Check the news today, any day, and you will find a story on religion and politics. Whatever the item, I guarantee it has a long history, and its consequences spread through multiple fields of concern: law, medicine, economics and more.
In 2010, Washington University in St. Louis established the John C. Danforth Center on Religion and Politics to study how these topics relate and to engage the public in understanding them. Public scholarship seeks a general audience, but in a manner different from social media influencers or pundits and opinion makers. At a university, good scholarship grounds and supports all public engagement. We begin in study, but every effort must be expended to engage the public. At a time when the value of universities has come under increasing skepticism, we must speak and listen beyond our campus walls — especially in a crucial area like religion and politics, which touches so many issues and so many lives.
The reach of religion and politics is not hard to explain. Consider, for example, the Bioethics Research Center at WashU Medicine. James DuBois, the center’s director and the Steven J. Bander Professor of Medical Ethics and Professionalism, started the Healthcare, Values, and the Spiritual Life research program in 2022. The program’s first big project, funded by the NIH, examines how faith shapes views toward issues such as prenatal genetic testing, stem cell research and mRNA vaccines. Researchers also are interviewing 180 faith leaders to understand how public health can engage with faith communities in a manner that is respectful and constructive. Meanwhile, the Weidenbaum Center, which supports social scientific research in the fields of public policy, economics, political science and sociology, cannot help but run into the world-shaping views of religion.
Scholars at the Danforth Center on Religion and Politics care about both depth and breadth.

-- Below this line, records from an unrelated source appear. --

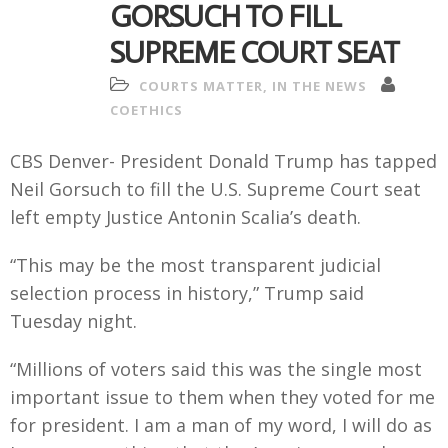
GORSUCH TO FILL
SUPREME COURT SEAT
COURTS MATTER
,
IN THE NEWS
COETHICS
CBS Denver- President Donald Trump has tapped
Neil Gorsuch to fill the U.S. Supreme Court seat
left empty Justice Antonin Scalia’s death.
“This may be the most transparent judicial
selection process in history,” Trump said
Tuesday night.
“Millions of voters said this was the single most
important issue to them when they voted for me
for president. I am a man of my word, I will do as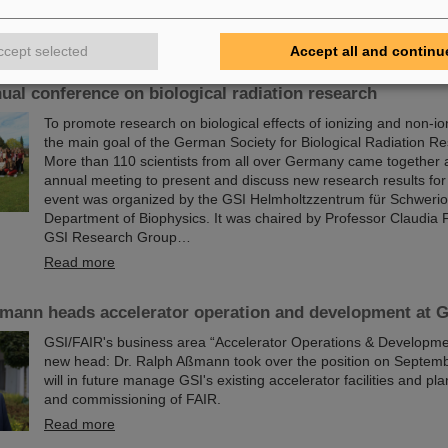
Read more
ccept selected
Accept all and continu
0 participants: Radiobiologists of the GSI's Biophysics
ual conference on biological radiation research
To promote research on biological effects of ionizing and non-ion
the main goal of the German Society for Biological Radiation 
More than 110 scientists from all over Germany came together
annual meeting to present and discuss new research results for
event was organized by the GSI Helmholtzzentrum für Schweri
Department of Biophysics. It was chaired by Professor Claudia 
GSI Research Group…
Read more
ßmann heads accelerator operation and development at 
GSI/FAIR's business area “Accelerator Operations & Developme
new head: Dr. Ralph Aßmann took over the position on Septemb
will in future manage GSI's existing accelerator facilities and pla
and commissioning of FAIR.
Read more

They speak wisdom into “breaking” news that whips past us every hour. At the center, we care about headlines, but we also want to bring to attention the unsung ways that religion and politics interact and affect American culture, both now and throughout history. Present topics of interest always have a much deeper past, and many of the center’s scholars are experts in that culture-shaping history. We cannot know where we stand now without knowing how we got here.
In recent years, for instance, the media has been absorbed by the support of white evangelicals for President Trump. It requires no academic center to form a view on that matter. But we can engage such a conversation uniquely (and we have). We can examine, for example, the fifth of white evangelicals who have always opposed President Trump — a population the media mostly ignores — and ask what counts as an “evangelical,” since definitions shift rapidly. Just as important, the center can remind us that evangelicals represent only one form of Christianity in America, and that Christianity covers only one aspect of religion. What are the views of the rest, and how do they influence politics, ethics, policy and culture?
Through our online journal, Arc, as well as in other publications and public commentary, we add history, knowledge and context to current events and concerns. Faculty member Tazeen Ali, for example, has written extensively on the way Islam appears in media and public discourse, across politics, television shows and more. Fannie Bialek, a faculty member who writes on love, vulnerability and more, speaks regularly with Jewish communities, translating and sharing her work more broadly. Each of our faculty members finds both particular and public audiences.
Whatever the audience or topic, the goal of the Danforth Center on Religion and Politics always remains deeper wisdom and better understanding. We seek foundations on which to build a common life. It takes scholarship to discover that foundation, and it takes wise practices of public engagement to learn from others and share what we discover.
In building on the excellent work of the center, I hope to continue adding breadth to its deep scholarly riches. The center can benefit from and contribute to multiple fields of learning, bolstering history with political science, for example, or combining new data with the cultural examinations of humanistic disciplines. Such breadth will make the Danforth Center even more of what it already is: a leading enterprise for the study of religion and politics in the United States. At the center, we step back, we slow down, and we seek to bring understanding to hot topics of present concern in ways that only a university can — and for a public far beyond our university campus.